To have met you - who knew that drinking the same wine, walking the same streets, laughing at the same sculptures, and sharing raspberry sorbets would be doing our part of living?
That moment, late at night, where everything goes rancid and everything is rotten. Nothing seems to be "fine," nothing is anywhere near an amiable counterproductive phase - if only there was at least some movement.
That moment, when the only beating is done by the fluttering wings of a moth and the chill of the creeping patina on this skin.
And then I realized: it was irrelevant; that it would not matter if, instead of me being the spent idealist, you were the one reciting my name in lyrical ballads at midnight and broken verses in the early morning because in the end you would still stand behind every table and I would always watch you collect scraps of paper that resembled your soul. You, the in-vitro Joker, And I, the Infallible Lover of True Madness.
I could feel it, disguised as panting - consumed by drops of rum and the the faint smell of incense - the otherwise cold and soothed skin scratched on the surface with spent cloth and concrete; horror vacui.
His eyes darkened, the room spinning - counterclockwise, shunned against, beaten, black against black, like arms, embedded on the walls. It was 7 and 5, or 6 and 4, 1 burnt cigarette per lip, and the unwelcome morning.
"This is the story of vampires," I thought: "never to walk in sunlight, never to be acknowledged, never to be known or be seen again."
After the encounter, only a faint notion of reality remains. As a survivor, you are now the sole possessor of shattered images and bruised limbs.
And she heard the sweet tunes escape through those lips, while she was quickly becoming deeply immersed in darkness, solaced by that shoulder and the nape of that neck. The piano, the viola, the violins, the guitars - all strings intertwined and converged with her voice. "Lullabies," she had said the next morning. "I heard you sing lullabies while I wore a cherry mask; while I was away - even from sunless lands."
Her lips stretched and spontaneously curved into a smile, first in the darkened room, then in the warm bathing of afternoon sunlight - as though the foundations of my favorite bridge were being laid out again; her sweetness overpowering my own.
The day greeted her with logical ties and binding grips of reality: the woman and her soaking garden, the children playing at the park, the seemingly unnecessary sirens of ambulances on the nearly invisible street. She got up and stretched - loud *crack* and *pop* sounding movements sprouted from her knees and arms. This was it. She was up. Her jaw had somehow managed to survive yet another night of intense grinding; she knew - the pounding reminiscence of a headache still hovered over her and her gums felt swollen again. Her hair told the stories of unkept warfare fashion in the 1920's, while her stare was as vacant as bombarded lots. But she was up. She opened her eyes and she faced herself in the mirror. She faced herself in the mirror and the blank stare followed her - every terrible, obligated breath; every fleeting memory of subconscious matter back into its cavernous socket; every hope of abandoning the tangible. She was up. She was up. She. Was. Up.

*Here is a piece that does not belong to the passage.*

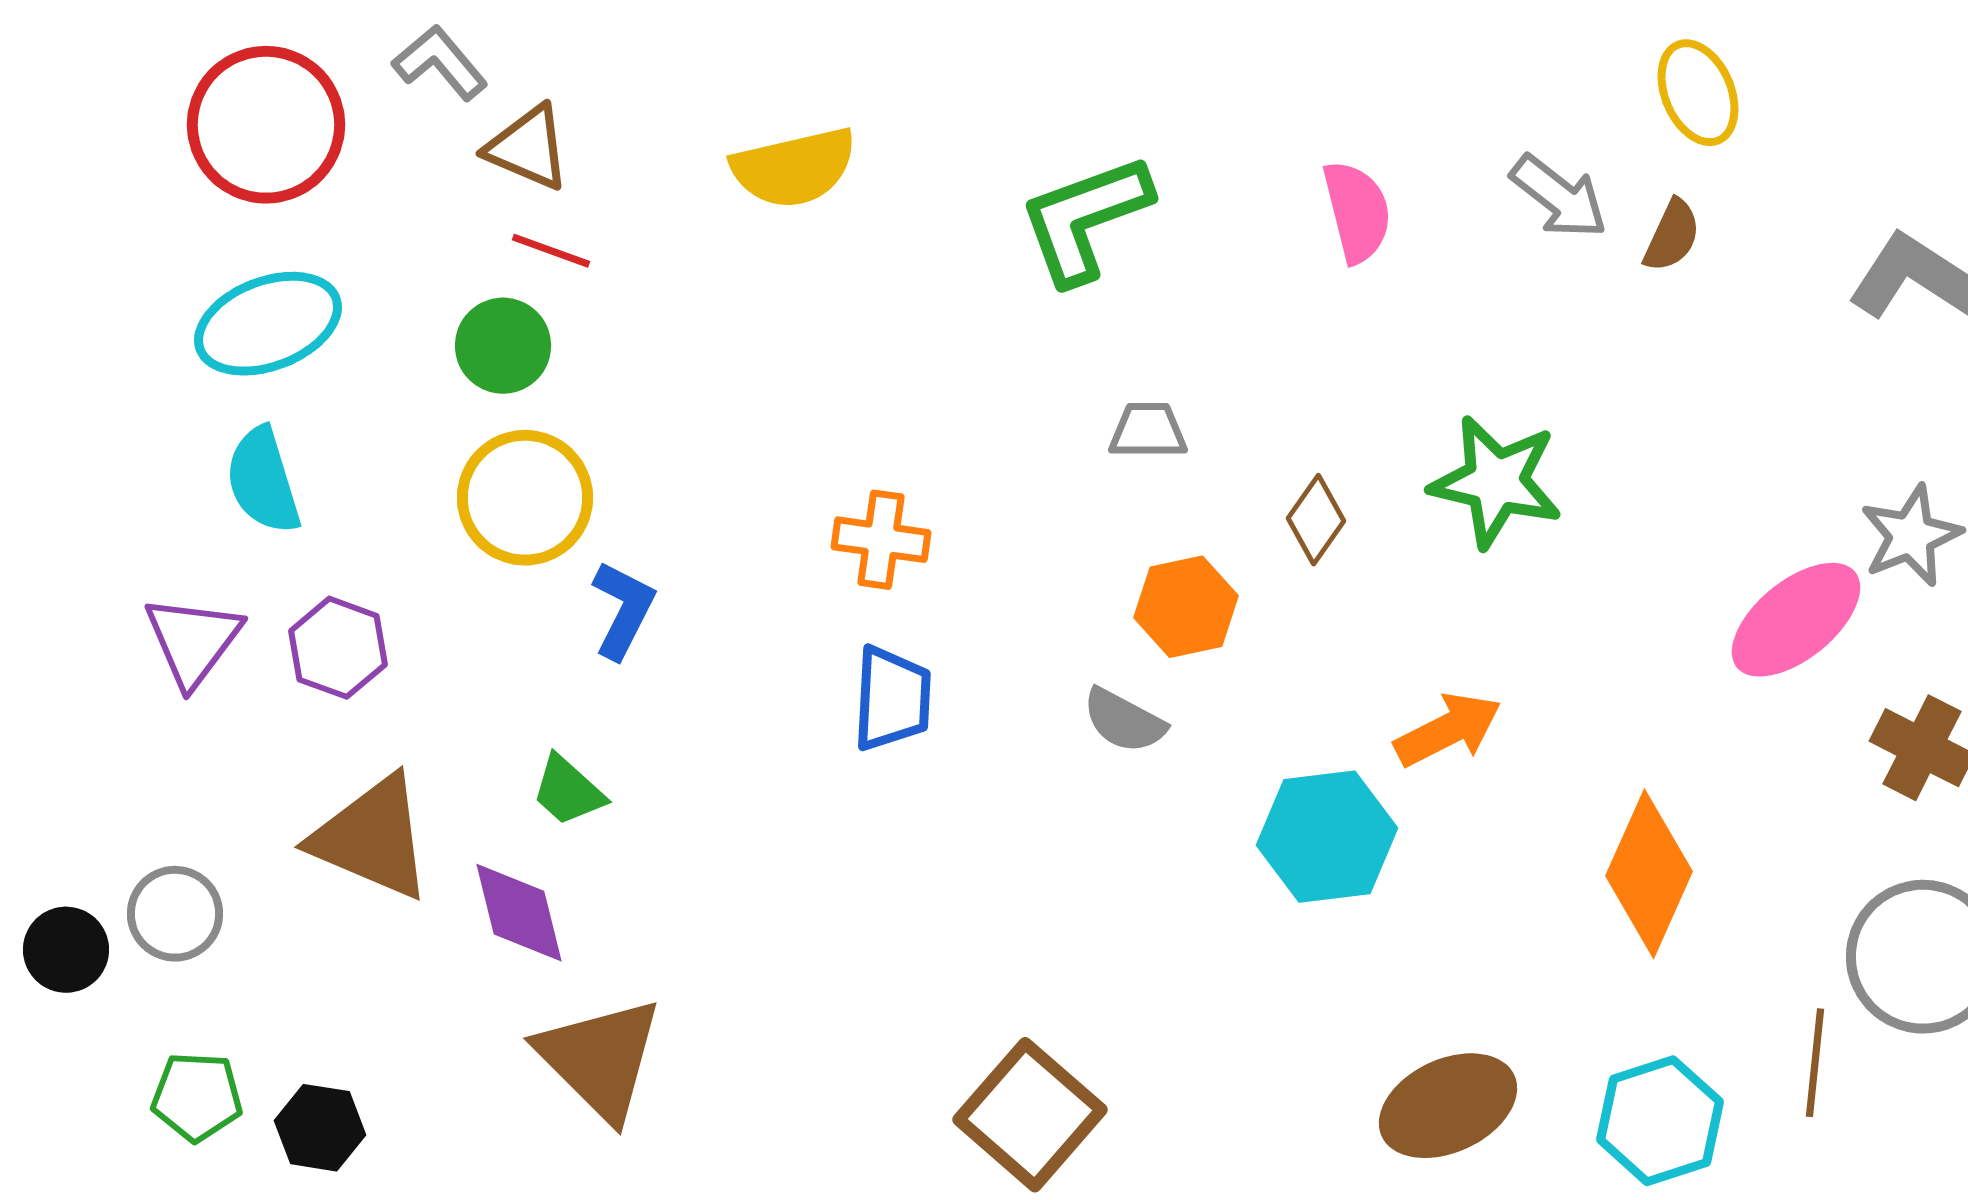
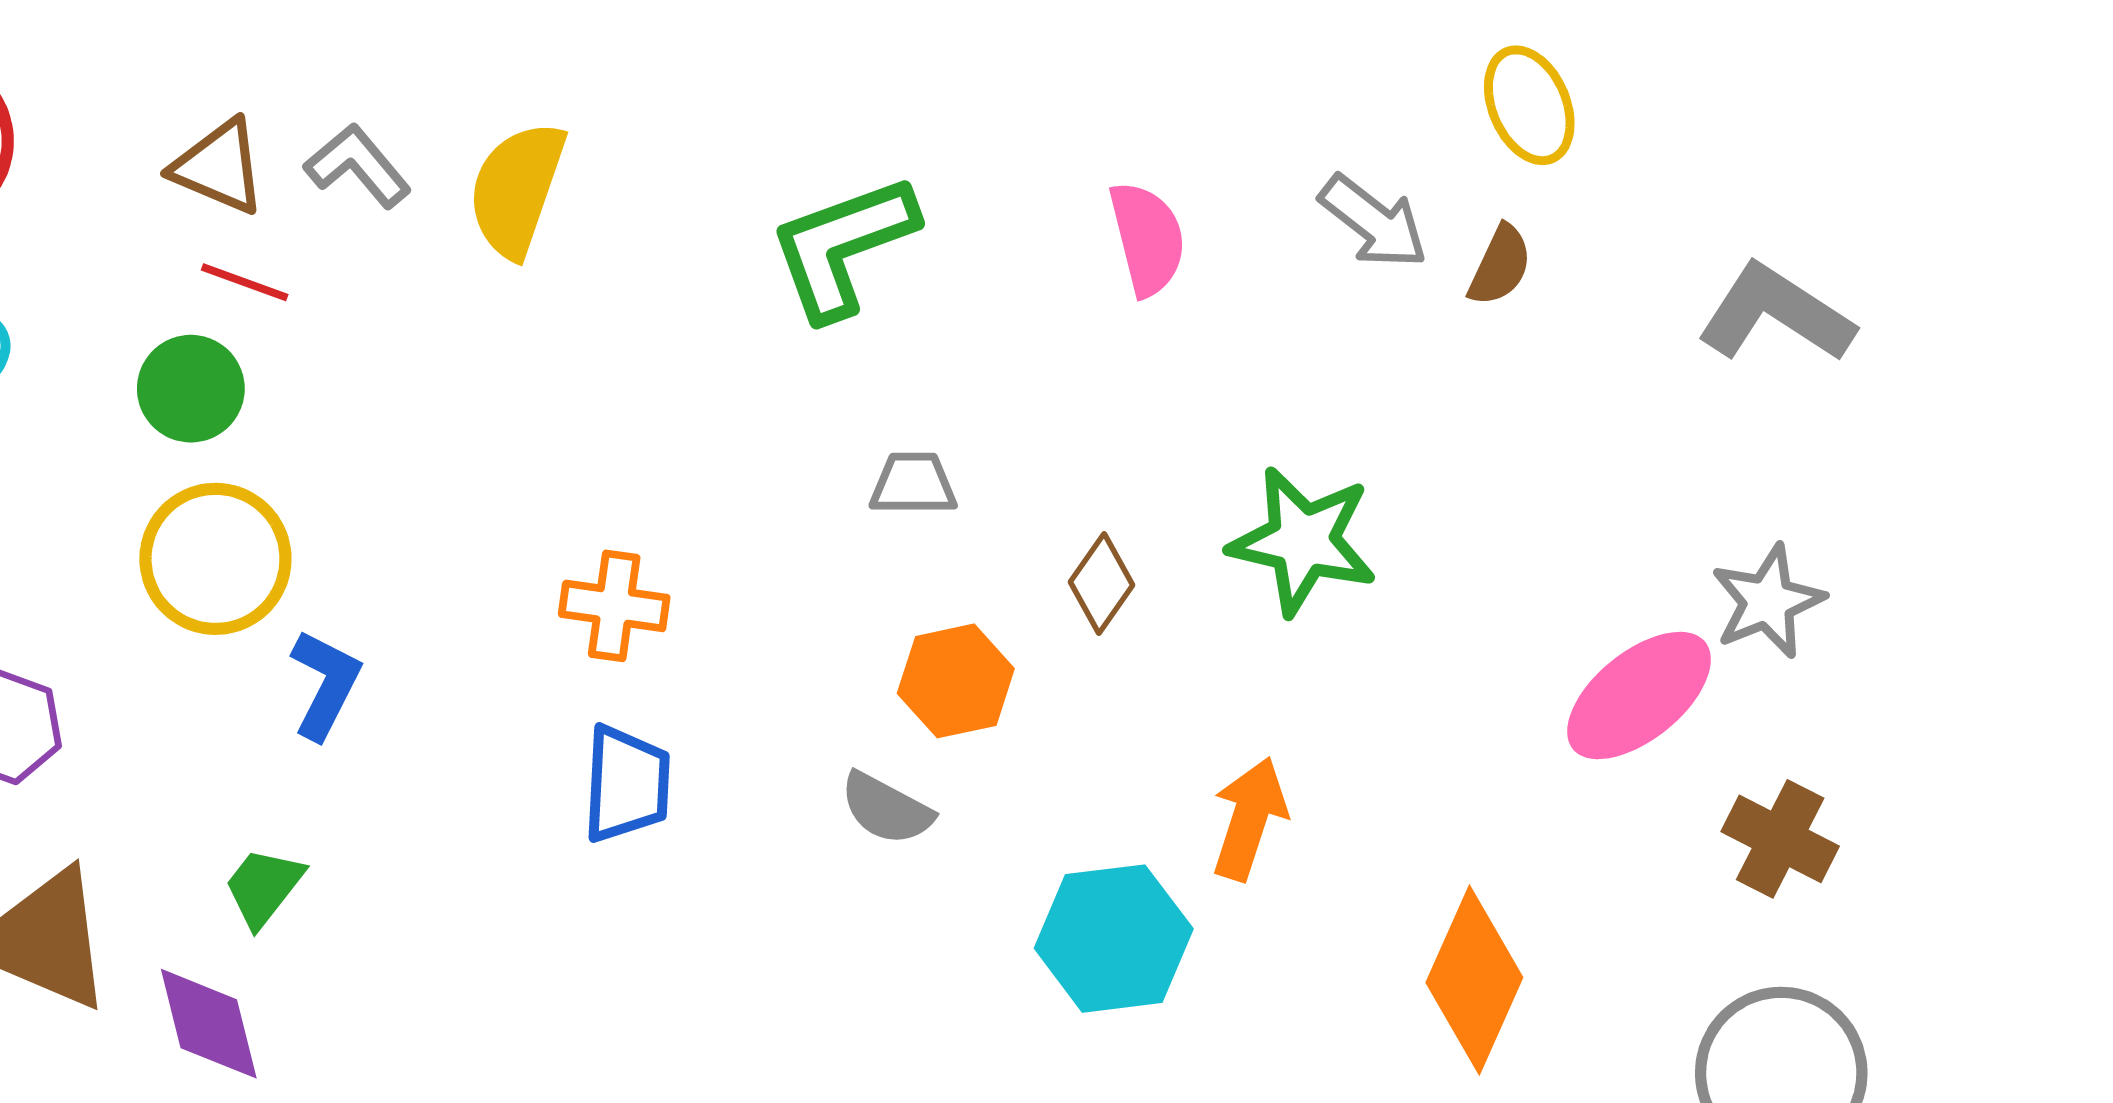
gray L-shape: (440, 63) -> (358, 166), moved
yellow semicircle: (794, 168) -> (517, 189), turned 122
orange arrow: (1448, 730) -> (1249, 819), turned -45
green trapezoid: (568, 791) -> (264, 887), turned 86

"One more day," she thought. Within a couple of minutes, indifference began to carve itself upon her like festive Hallow's Eve lines on a pumpkin face, like the internal rings of trees.

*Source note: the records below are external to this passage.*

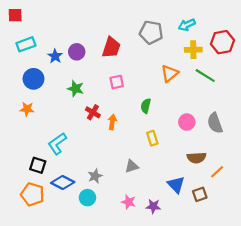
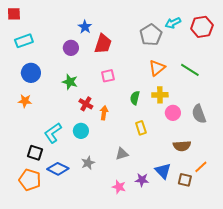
gray pentagon: (151, 32) -> (151, 35), moved, turned 30
red hexagon: (222, 42) -> (202, 27), moved
yellow cross: (193, 50) -> (160, 95), moved
blue star: (55, 56) -> (85, 27), moved
orange line: (217, 172) -> (201, 167), moved
brown square: (200, 194) -> (185, 180), turned 32
cyan circle: (87, 198) -> (81, 131), moved
purple star: (153, 206) -> (142, 180), moved

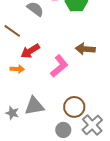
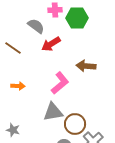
red arrow: (30, 51) -> (51, 44), moved
gray triangle: (34, 106) -> (53, 112), moved

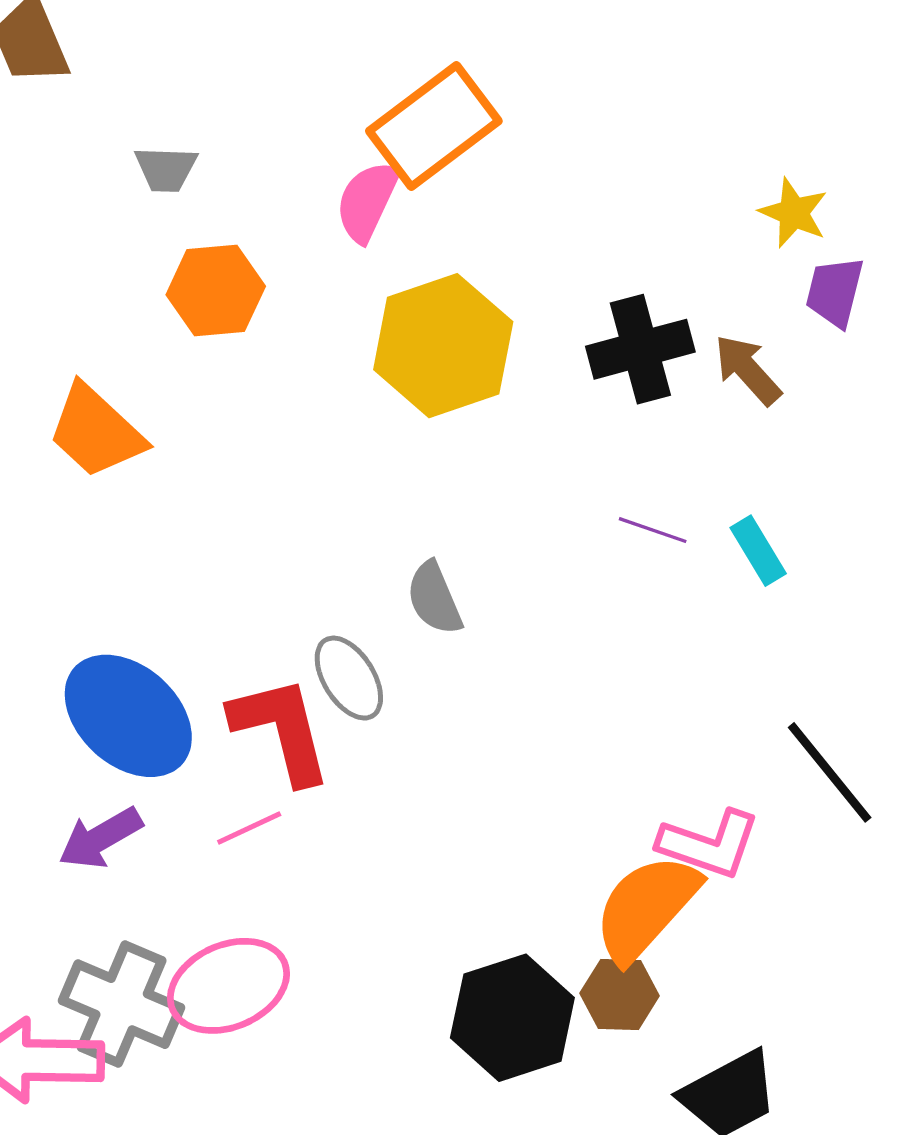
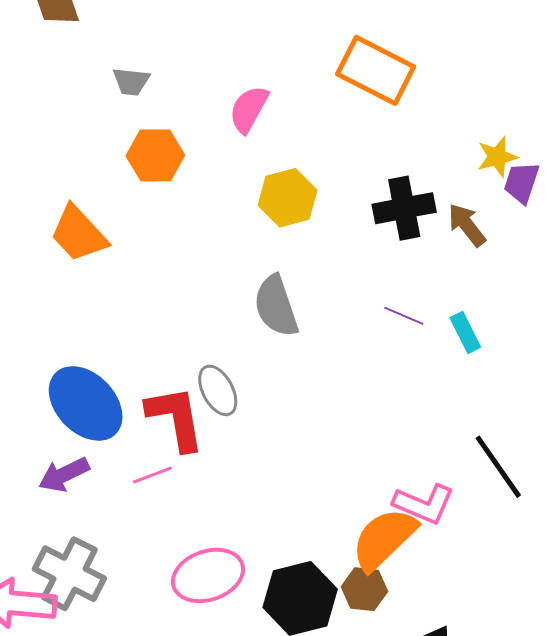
orange rectangle: (434, 126) -> (376, 70), moved, turned 60
yellow star: (794, 213) -> (497, 157), moved, turned 30
yellow hexagon: (443, 346) -> (288, 198), size x0.7
gray semicircle: (434, 598) -> (276, 306), moved, size x1.4
pink ellipse: (228, 986) -> (208, 575), moved

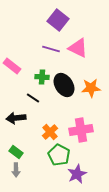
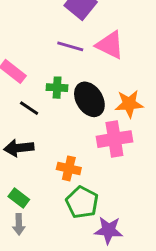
black line: (33, 98) -> (29, 108), moved
pink cross: (81, 130) -> (114, 139), moved
orange cross: (50, 132) -> (69, 168), turned -35
purple star: (77, 174) -> (109, 230), turned 30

She tried against her utmost will to search between the newly settled dust particles in her mirror for laughter and sighs and tears - the shape of a face in all its grandeur. A good part of the hours belonged to them - their smiles, their anecdotes, their care-giving, the overall binging debauchery - all of this was theirs to share. "All of this" she had, finally.
And she was awake, now. Her eyes had opened this morning. She faced herself in the mirror and followed the trail of an aching echo in her chest. She saw herself explore this cavity. She saw herself unbound and yet she felt the gravitational collapse of stars resting upon her shoulders, the implosion causing her to float and fall at once.

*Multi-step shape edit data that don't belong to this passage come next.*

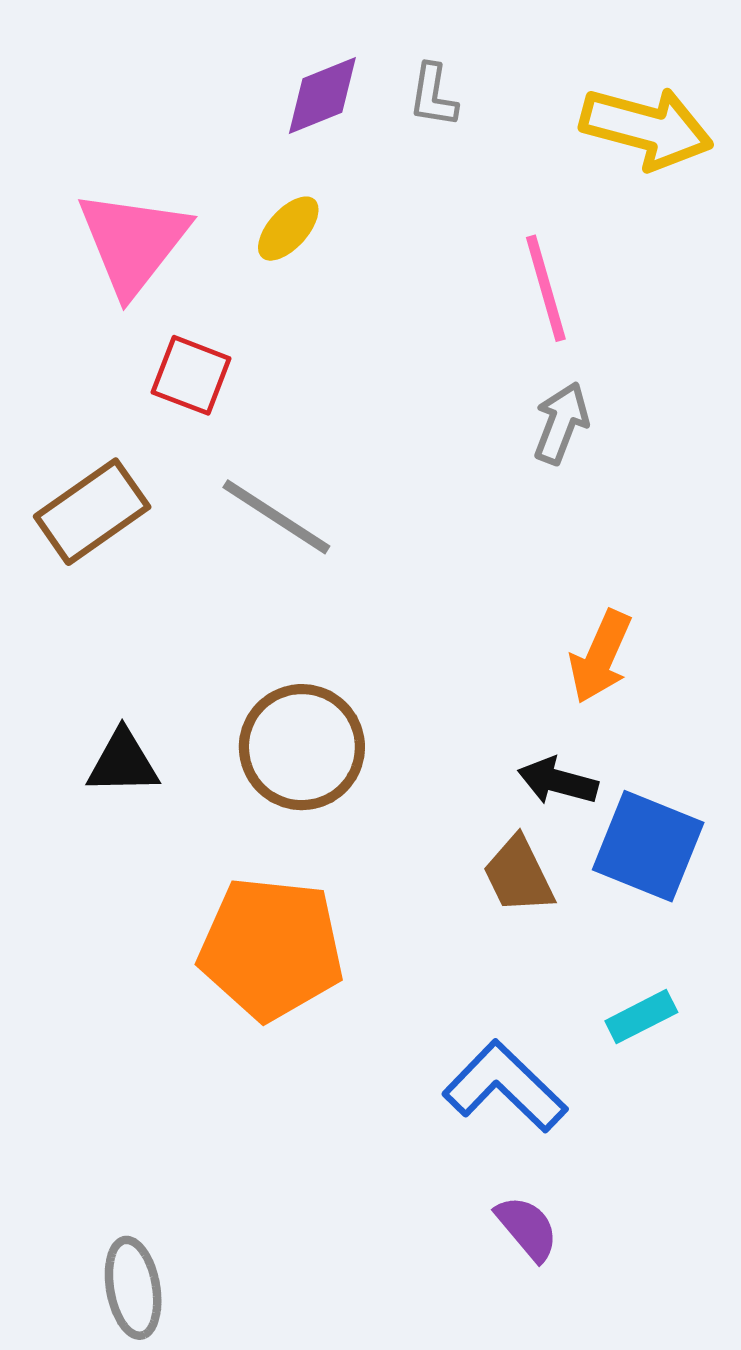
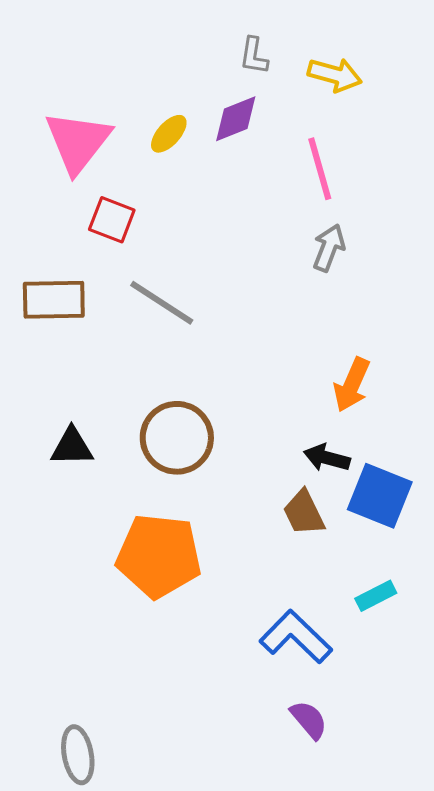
purple diamond: (322, 96) -> (236, 119), moved
yellow arrow: (646, 128) -> (335, 75), moved, size x0.7
brown rectangle: (92, 512) -> (54, 300), turned 34

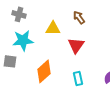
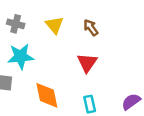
yellow triangle: (53, 28) -> (55, 25), moved, turned 49
orange diamond: (44, 71) -> (47, 95), turned -60

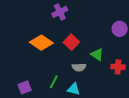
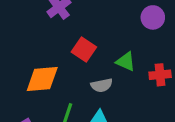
orange diamond: (41, 43) -> (42, 79), moved, turned -30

And, so she was able to dictate the direction of one final line: "What is wrong at the end of the day?" Everything.
I can still hear the echoes of those words - those lastwords - they have been here before:
and how well they gnaw on my entrails and spit them out, only to lure them back in.
I let those words lure me back in.
But see, those words are not twisted and horrendous in the beginning; no, that's how they get you - with gliding glances of wonder. The first glance is exuberant sweetness, a touch of tropical fruit and earthy warmth.
The second glance - ample awe, completed with thunderstorms and the aching sea. The third glance - stars under a canopy of ripped cloth and salty rock, foreign lands and heathen tongue. The fourth glance - locks of embrace - how you had longed to be Persephone. The fifth glance - a stare, completed with mind-reaping unbearable heat, dark alleys and wasted streets. The sixth glance - a nightly visit to the woods with blasting music and dancing wheels, obnoxious seconds through the dawning eclipse.
And the last glance - those words, carefully beaten, mindfully shaped - the broken silence, the twisted thread, the eminent farewell.